Health
This time, my patients at the hospital now know how they’re going to die.
Coronavirus Diaries is a series of dispatches exploring how the coronavirus is affecting people’s lives. For the latest public health information, please refer to the Centers for Disease Control and Prevention’s website. For Slate’s coronavirus coverage, click here.
This as-told-to essay from Andrea Artoni, a doctor at a hospital in Milan, has been adapted from a conversation with Greta Privitera.
I put on my gloves, mask, cap, visor, water-repellent coat, boots, and then a second pair of gloves. I’m ready to go into a red zone. I didn’t miss these gestures. It took me a while to realize that we are back in the nightmare.
A gray door with the words “No Entry” and a red stripe on the ground separate the “clean” area from the COVID area. We are here again, wrapped in our coats, forced to recognize ourselves by our eyes, the only thing that shows. Inside, in the bubble, at first every breath is tiring. You don’t have enough air; it’s like diving underwater. There is little noise. We are all busy and concentrated. Patients are again many, especially the elderly and sick. Disoriented. Those most aware have a strong feeling of being locked up, in prison. Now they know everything about how the disease works, what can happen, and it is more difficult for us to reassure them. They know what being “intubated” means; they know what the COVID death is like. We, the health workers, feel less energized, but we are constantly called to try to fill this huge and distressing hole of loneliness into which our patients sink, with humanity, patience, and dedication.

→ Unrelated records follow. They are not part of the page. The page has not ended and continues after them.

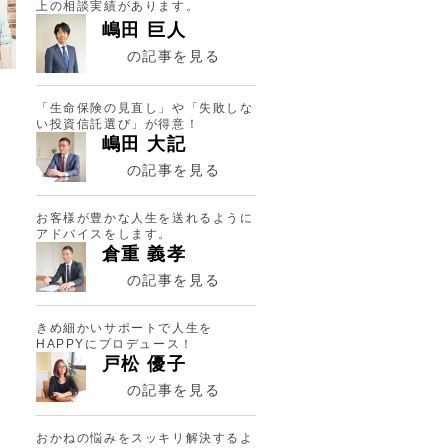
上の相談実績があります。
嶋田 巨人
の記事を見る
「生命保険の見直し」や「失敗しな
い投資信託選び」が得意！
嶋田 大記
の記事を見る
お客様が豊かな人生を送れるように
アドバイスをします。
倉重 義孝
の記事を見る
きめ細かいサポートで人生を
HAPPYにプロデュース！
ニ
戸松 優子
の記事を見る
当
おかねの悩みをスッキリ解決するよ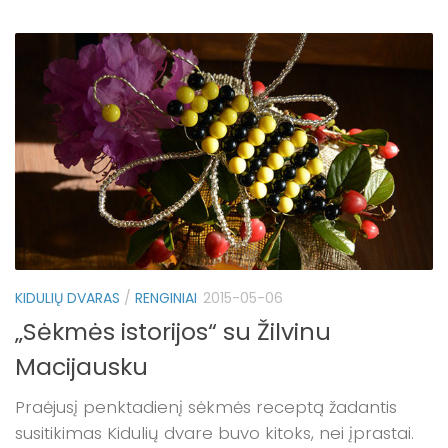
KIDULIŲ DVARAS
/
RENGINIAI
2015-05-06
„Sėkmės istorijos“ su Žilvinu
Macijausku
Praėjusį penktadienį sėkmės receptą žadantis
susitikimas Kidulių dvare buvo kitoks, nei įprastai.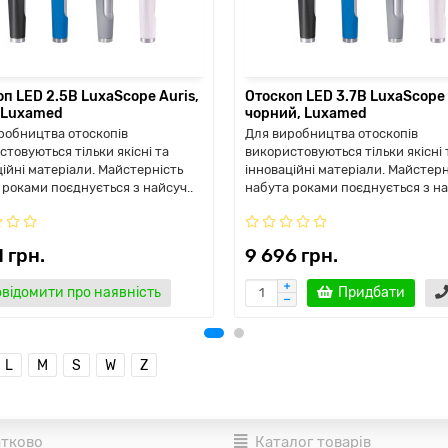
п LED 2.5В LuxaScope Auris,
Отоскоп LED 3.7В LuxaScope 
, Luxamed
чорний, Luxamed
робництва отоскопів
Для виробництва отоскопів
стовуються тільки якісні та
використовуються тільки якісні 
ційні матеріали. Майстерність
інноваційні матеріали. Майстерн
 роками поєднується з найсуч..
набута роками поєднується з на
 грн.
9 696 грн.
відомити про наявність
Придбати
L
M
S
W
Z
тково
Каталог товарів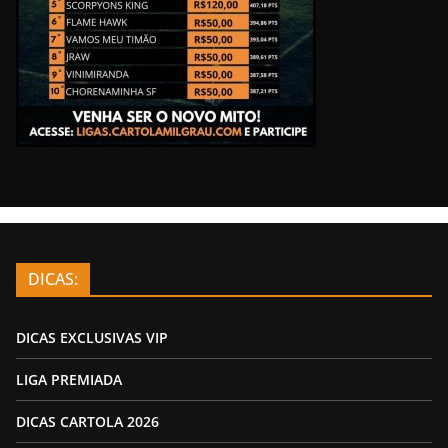
DICAS:
DICAS EXCLUSIVAS VIP
LIGA PREMIADA
DICAS CARTOLA 2026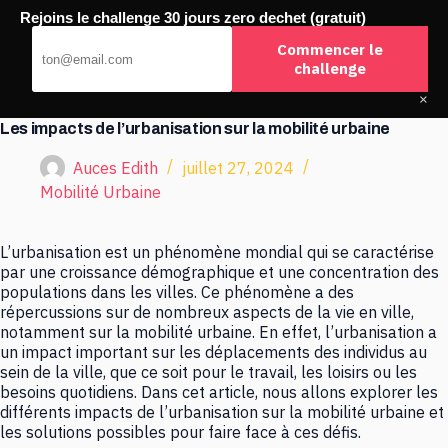
Passer
Rejoins le challenge 30 jours zero dechet (gratuit)
au
Buchco
contenu
Commencer le
challenge
×
Les impacts de l’urbanisation sur la mobilité urbaine
Auces Edith
juillet 27, 2024
Mobilité Urbaine
L’urbanisation est un phénomène mondial qui se caractérise
par une croissance démographique et une concentration des
populations dans les villes. Ce phénomène a des
répercussions sur de nombreux aspects de la vie en ville,
notamment sur la mobilité urbaine. En effet, l’urbanisation a
un impact important sur les déplacements des individus au
sein de la ville, que ce soit pour le travail, les loisirs ou les
besoins quotidiens. Dans cet article, nous allons explorer les
différents impacts de l’urbanisation sur la mobilité urbaine et
les solutions possibles pour faire face à ces défis.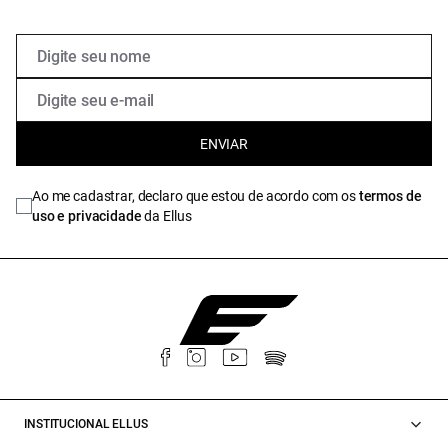
ENVIAR
Ao me cadastrar, declaro que estou de acordo com os
termos de
uso e privacidade
da Ellus
INSTITUCIONAL ELLUS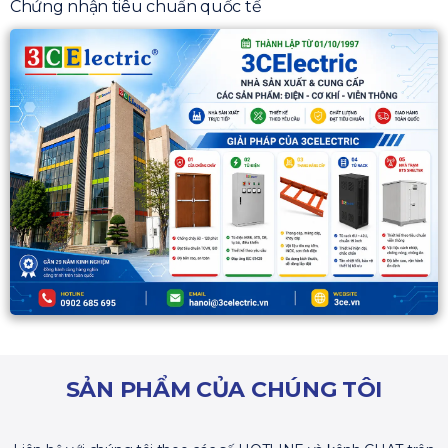
Chứng nhận tiêu chuẩn quốc tế
SẢN PHẨM CỦA CHÚNG TÔI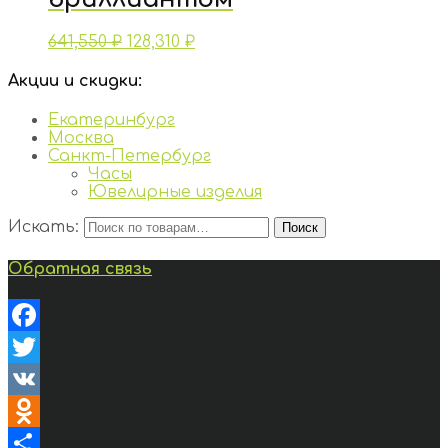
641,550
₽
128,310
₽
Акции и скидки:
Екатеринбург
Москва
Санкт-Петербург
Часы
Ювелирные изделия
Искать:
Поиск
Обратная связь
Facebook
Twitter
VK
Odnoklassniki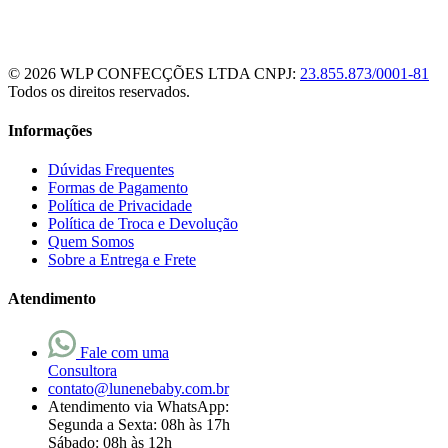
© 2026 WLP CONFECÇÕES LTDA
CNPJ:
23.855.873/0001-81
Todos os direitos reservados.
Informações
Dúvidas Frequentes
Formas de Pagamento
Política de Privacidade
Política de Troca e Devolução
Quem Somos
Sobre a Entrega e Frete
Atendimento
Fale com uma
Consultora
contato@lunenebaby.com.br
Atendimento via WhatsApp:
Segunda a Sexta: 08h às 17h
Sábado: 08h às 12h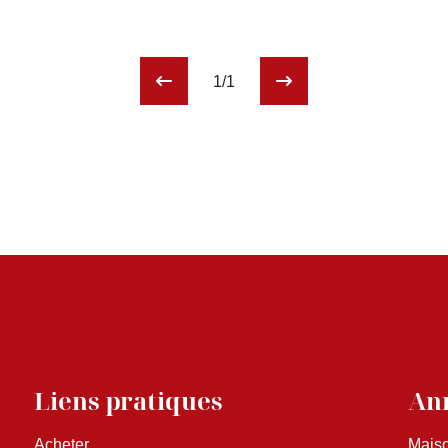
1/1
Liens pratiques
Ann
Acheter
Maiso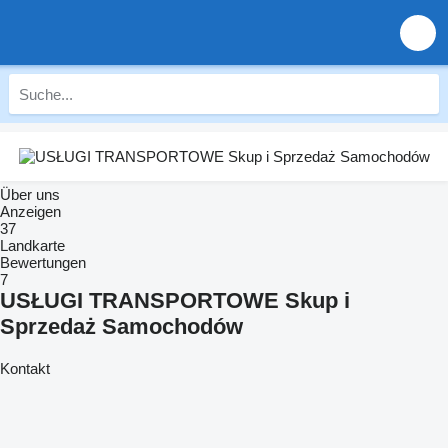
Über uns
Anzeigen
37
Landkarte
Bewertungen
7
USŁUGI TRANSPORTOWE Skup i
Sprzedaż Samochodów
Kontakt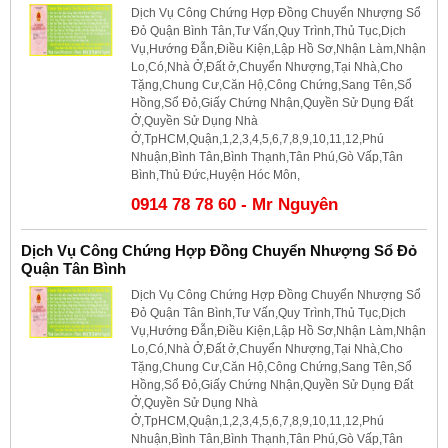
Dịch Vụ Công Chứng Hợp Đồng Chuyển Nhượng Sổ
Đỏ Quận Bình Tân,Tư Vấn,Quy Trình,Thủ Tục,Dịch
Vụ,Hướng Đẫn,Điều Kiện,Lập Hồ Sơ,Nhận Làm,Nhận
Lo,Có,Nhà Ở,Đất ở,Chuyển Nhượng,Tại Nhà,Cho
Tặng,Chung Cư,Căn Hộ,Công Chứng,Sang Tên,Sổ
Hồng,Sổ Đỏ,Giấy Chứng Nhận,Quyền Sử Dụng Đất
Ở,Quyền Sử Dụng Nhà
Ở,TpHCM,Quận,1,2,3,4,5,6,7,8,9,10,11,12,Phú
Nhuận,Bình Tân,Bình Thạnh,Tân Phú,Gò Vấp,Tân
Bình,Thủ Đức,Huyện Hóc Môn,
0914 78 78 60 - Mr Nguyên
Dịch Vụ Công Chứng Hợp Đồng Chuyển Nhượng Sổ Đỏ
Quận Tân Bình
Dịch Vụ Công Chứng Hợp Đồng Chuyển Nhượng Sổ
Đỏ Quận Tân Bình,Tư Vấn,Quy Trình,Thủ Tục,Dịch
Vụ,Hướng Đẫn,Điều Kiện,Lập Hồ Sơ,Nhận Làm,Nhận
Lo,Có,Nhà Ở,Đất ở,Chuyển Nhượng,Tại Nhà,Cho
Tặng,Chung Cư,Căn Hộ,Công Chứng,Sang Tên,Sổ
Hồng,Sổ Đỏ,Giấy Chứng Nhận,Quyền Sử Dụng Đất
Ở,Quyền Sử Dụng Nhà
Ở,TpHCM,Quận,1,2,3,4,5,6,7,8,9,10,11,12,Phú
Nhuận,Bình Tân,Bình Thạnh,Tân Phú,Gò Vấp,Tân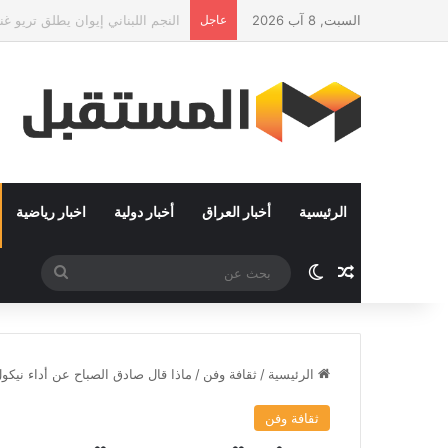
السبت, 8 آب 2026
عاجل
وزير الشؤون الإسلامية يفتتح التصفي
الرئيسية
أخبار العراق
أخبار دولية
اخبار رياضية
مقال عشوائي
الوضع المظلم
بحث
عن
الرئيسية
/
ثقافة وفن
/
ماذا قال صادق الصباح عن أداء نيكول س
ثقافة وفن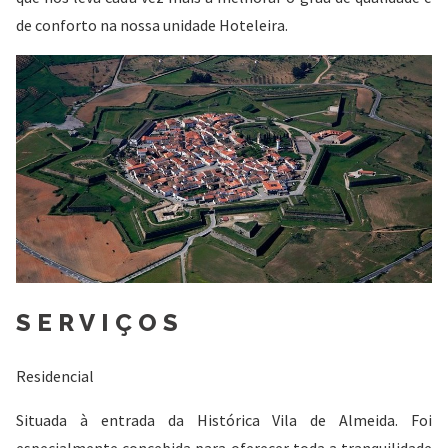
de conforto na nossa unidade Hoteleira.
SERVIÇOS
Residencial
Situada à entrada da Histórica Vila de Almeida. Foi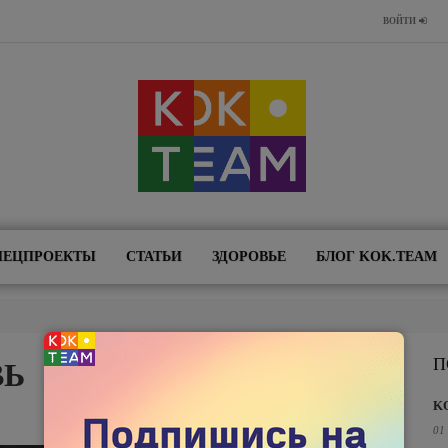
ВОЙТИ
ПЕЦПРОЕКТЫ
СТАТЬИ
ЗДОРОВЬЕ
БЛОГ KOK.TEAM
П
ВЬ
K
01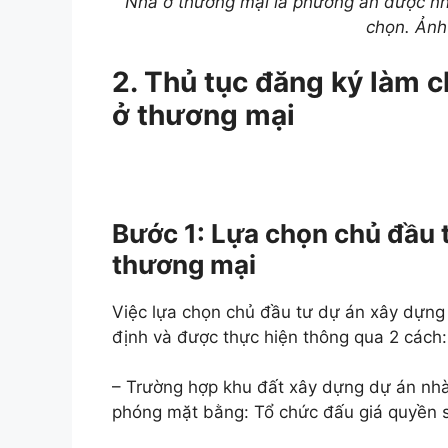
Nhà ở thương mại là phương án được nhi
chọn. Ảnh
2. Thủ tục đăng ký làm 
ở thương mại
Bước 1: Lựa chọn chủ đầu 
thương mại
Việc lựa chọn chủ đầu tư dự án xây dựng
định và được thực hiện thông qua 2 cách:
– Trường hợp khu đất xây dựng dự án nhà 
phóng mặt bằng: Tổ chức đấu giá quyền s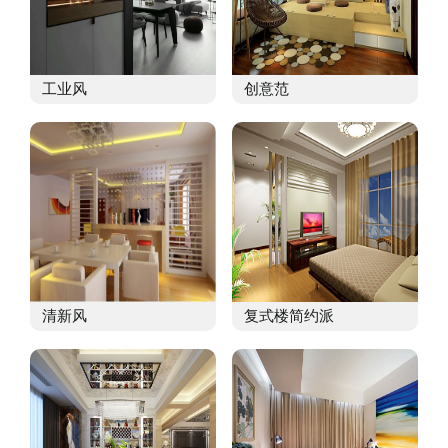
工业风
创意范
清新风
复式楼简约派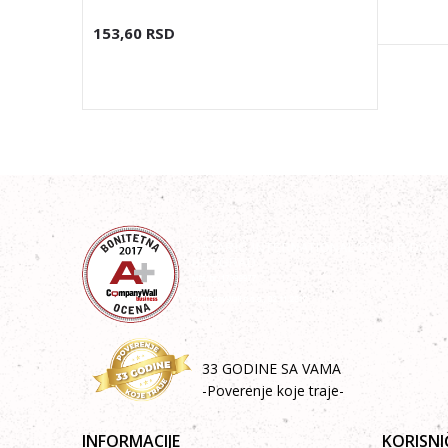
153,60
RSD
33 GODINE SA VAMA
-Poverenje koje traje-
INFORMACIJE
KORISNI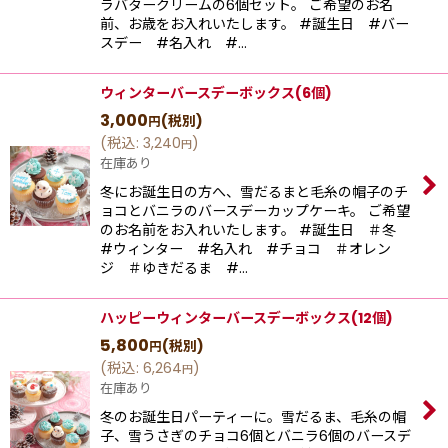
ラバタークリームの6個セット。 ご希望のお名
前、お歳をお入れいたします。 #誕生日 #バー
スデー #名入れ #…
ウィンターバースデーボックス(6個)
3,000
(税別)
円
(
税込
:
3,240
)
円
在庫あり
冬にお誕生日の方へ、雪だるまと毛糸の帽子のチ
ョコとバニラのバースデーカップケーキ。 ご希望
のお名前をお入れいたします。 #誕生日 ＃冬
#ウィンター #名入れ #チョコ ＃オレン
ジ ＃ゆきだるま #…
ハッピーウィンターバースデーボックス(12個)
5,800
(税別)
円
(
税込
:
6,264
)
円
在庫あり
冬のお誕生日パーティーに。雪だるま、毛糸の帽
子、雪うさぎのチョコ6個とバニラ6個のバースデ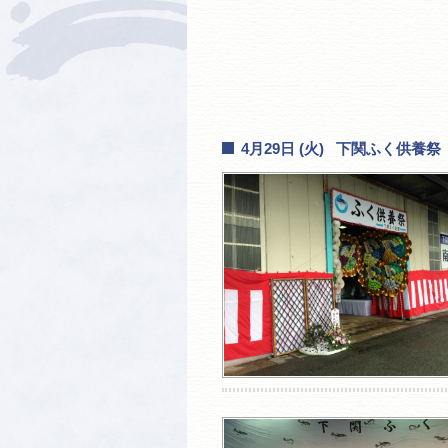
4月29日 (火) 下関ふく供養祭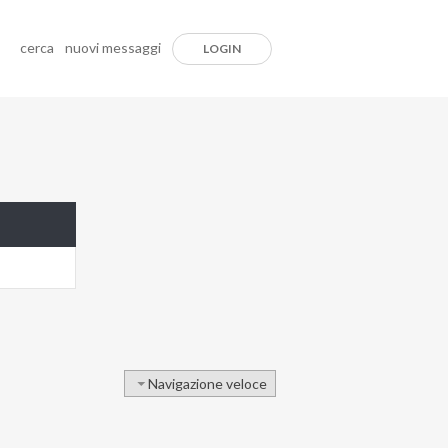
cerca
nuovi messaggi
LOGIN
Navigazione veloce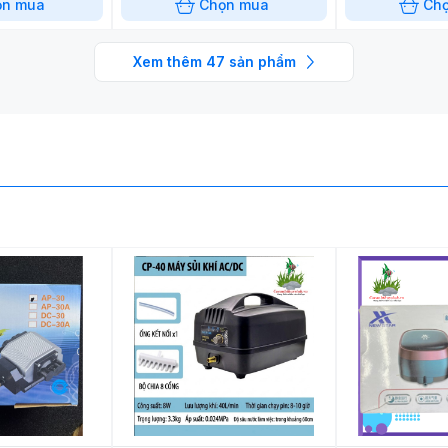
ọn mua
Chọn mua
Ch
Xem thêm
47
sản phẩm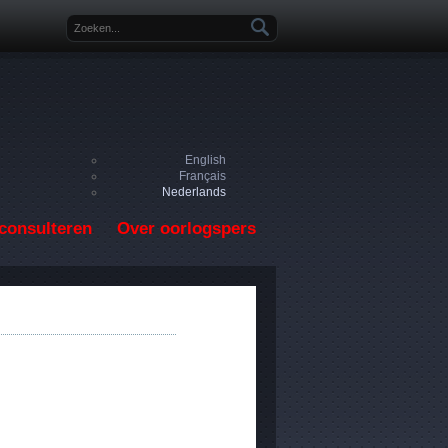
Zoekveld
English
Français
Nederlands
consulteren
Over oorlogspers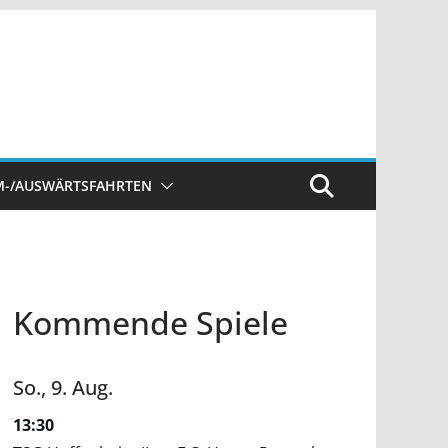
M-/AUSWÄRTSFAHRTEN
Kommende Spiele
So.,
9.
Aug.
13:30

This second wave is more difficult than the first, where the adrenaline kept us up. Today we are tired and in some cases even demoralized, but we don’t ask ourselves many questions. We keep our head down and we work, as always. Unlike in March, almost all the hospital wards have remained open for other patients, and rightly so. But this means that in the COVID departments we work tirelessly, with very little rest. We move forward, in apnea.
In all this effort and despair, if there is one thing that pisses me off, it is the deniers. Until a few days ago, I was smiling at their bullshit. It’s crazy for us who see what this virus does, to hear things like “it’s all hype from higher powers,” “hospitals take 2,000 euros a day per patient and then hospitalize the asymptomatic,” “the emergency rooms are full of people who feel well and ambulances go around empty, to scare us.” Today I no longer laugh. A dull anger rises. Come on, denier, come and see how you die from COVID. Take reporters into hospitals to see patients who can’t breathe, the dead, or our dripping sweat. Certain rhetoric is bad for the country that needs unity and empathy. We first were considered heroes, now we have to hear all of this. I’m not a hero, I just want to do my job in the best conditions for my patients, for the families.
We didn’t need a second wave, and seeing the performance of some countries, such as the United States, I admit that I am afraid there may also be a third. It’s crazy, but I remember exactly when I realized we were about to be swept underwater by the virus again. It was early October. I was going to pick up my daughter, who was having dinner with a friend, and while driving through the streets of the center of Milan, I really thought, “Shit, it will happen again.” The streets were full of young and old who drank, ate, and smoked without a mask, each a few inches away from each other. At that moment, in that exact moment, I felt like I was in front of a giant wave that was about to hurl itself on us. And in fact, two weeks later, Italy too had officially entered the second wave of the coronavirus. We all relaxed; we were devastated by the previous months, and we let our guard down. Today it has now been a month since my medical and nurse colleagues and I have returned to what the world calls the trenches of the battle against COVID. For us it is not a trench, though; it is our job.
Like in March, the hardest side of all of this is seeing our grandparents, our patients, die alone. Phone calls to relatives are the hardest part emotionally. I don’t know how many times in the history of humanity thousands of people around the world have been denied the last farewell, the last hug, the last shake of hands with the one you love. It is devastating to say on the phone, “It is very likely that you will never see your mother or your husband again.” I will carry all those phone calls inside me forever; some I dream of even at night. I keep hearing the words of an old man in my head who asked a relative to give his wife a last caress for him. The woman he loved for a lifetime. So much suffering.
I am not so afraid for myself. But I try to be very careful, for my family. I have seen many colleagues walk from the corridors in our hospital to an ICU bed. It’s not an easy disease. I have hope in vaccines. I really hope we will find a solution soon. We are tired, we all are. We need to come together and hug each other again.